Rouvrir une fenêtre fermée depuis deux mois !
Je laisse pour une meilleure occasion la mise au pilori d'une idiote complète de mon département (quel que soit le nom réel qu'une "entité" semblable devrait porter) qui encaisse impunément des sous du contribuable en échange de sa bave collante comme de la glu...
Il faut une certaine sérénité, même dans l'injure, pour nettoyer à fond une raclure de bidet.
Avant la promenade en bord de mer, un clin d’œil en direction de Baudelaire, sa conception de progrès, la chose qui donne le plus à penser aux progressistes de tout poil, méritant bien le détour :
Il est encore une erreur fort à la mode, de laquelle je veux me
garder comme de l’enfer – je veux parler de l’idée du progrès. Ce fanal
obscur, invention du philosophisme actuel, breveté sans garantie de la
Nature ou de la Divinité, cette lanterne moderne jette des ténèbres sur
tous les objets de la connaissance ; la liberté s’évanouit, le châtiment
disparaît. Qui veut y voir clair dans l’histoire doit avant tout
éteindre ce fanal perfide. Cette Idée grotesque qui a fleuri sur le
terrain pourri de la fatuité moderne, a déchargé chacun de son devoir,
délivré toute âme de sa responsabilité, dégagé la volonté de tous les
liens qui lui imposait l’amour du beau : et les races amoindries, si
cette navrante folie dure longtemps, s’endormiront sur l’oreiller de la
fatalité dans le sommeil radoteur de la décrépitude.

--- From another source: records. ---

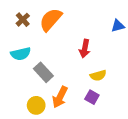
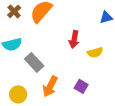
yellow semicircle: (98, 75) -> (95, 52), moved
yellow circle: (36, 105) -> (18, 94), moved

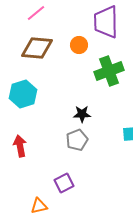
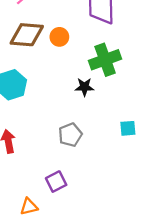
orange circle: (79, 45) -> (59, 37), moved
black star: (82, 114) -> (84, 87), moved

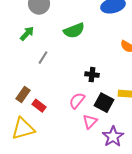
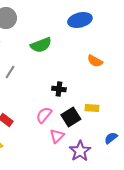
black square: (104, 103) -> (71, 117), turned 30

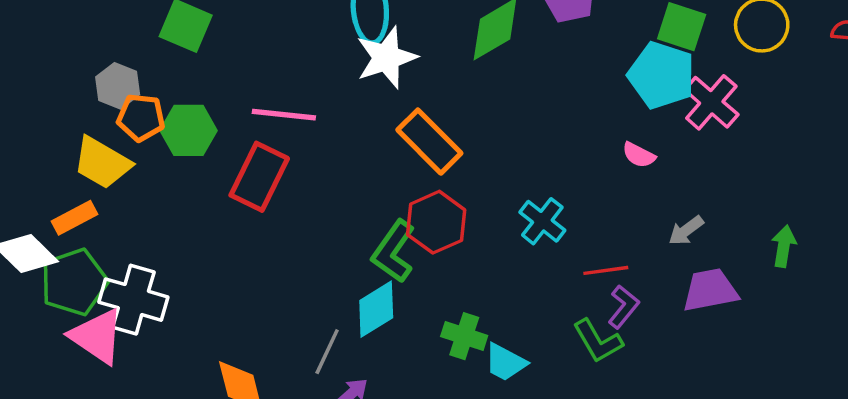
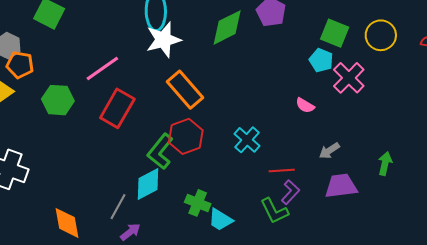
cyan pentagon: (662, 75) -> (321, 60), size x0.6
pink line: (284, 115) -> (102, 69), turned -45
green hexagon: (188, 130) -> (58, 100), moved
red rectangle: (259, 177) -> (117, 108), moved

Cette infatuation
est le diagnostic d’une décadence déjà trop visible.
Demandez à tout bon Français qui lit tous les jours son journal dans
son estaminet ce qu’il entend par progrès, il répondra que c’est la
vapeur, l’électricité et l’éclairage au gaz, miracles inconnus aux
Romains et que ces découvertes témoignent pleinement de notre
supériorité sur les anciens ; tant il s’est fait de ténèbres dans ce
malheureux cerveau et tant les choses de l’ordre matériel et de l’ordre
spirituel s’y sont bizarrement confondues ! Le pauvre homme est
tellement américanisé par ses philosophes zoocrates et industriels qu’il
a perdu la notion des différences qui caractérisent les phénomènes du
monde physique et du monde moral, du naturel et du surnaturel.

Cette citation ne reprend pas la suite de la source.